* [WHAT NEEDS TO BE DONE]:
Please output all the entries word for word, without the pictures.

(Dataset items)
┄┄┄┄┄┄┄┄┄┄┄┄┄┄┄┄┄┄┄┄

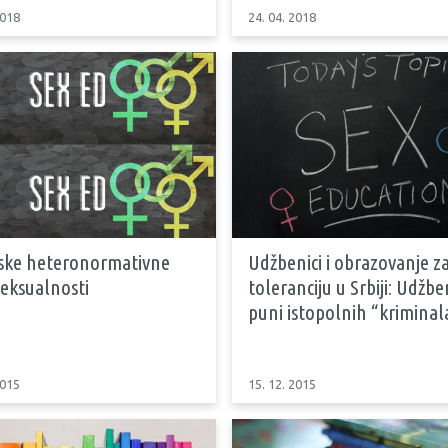
2018
24. 04. 2018
ske heteronormativne
Udžbenici i obrazovanje z
 seksualnosti
toleranciju u Srbiji: Udžbe
puni istopolnih “kriminal
2015
15. 12. 2015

┄┄┄┄┄┄┄┄┄┄┄┄┄┄┄┄┄┄┄┄

* [SOLUTION TO THE EXERCISE]:
2018
24. 04. 2018
ske heteronormativne
Udžbenici i obrazovanje z
 seksualnosti
toleranciju u Srbiji: Udžbe
puni istopolnih “kriminal
2015
15. 12. 2015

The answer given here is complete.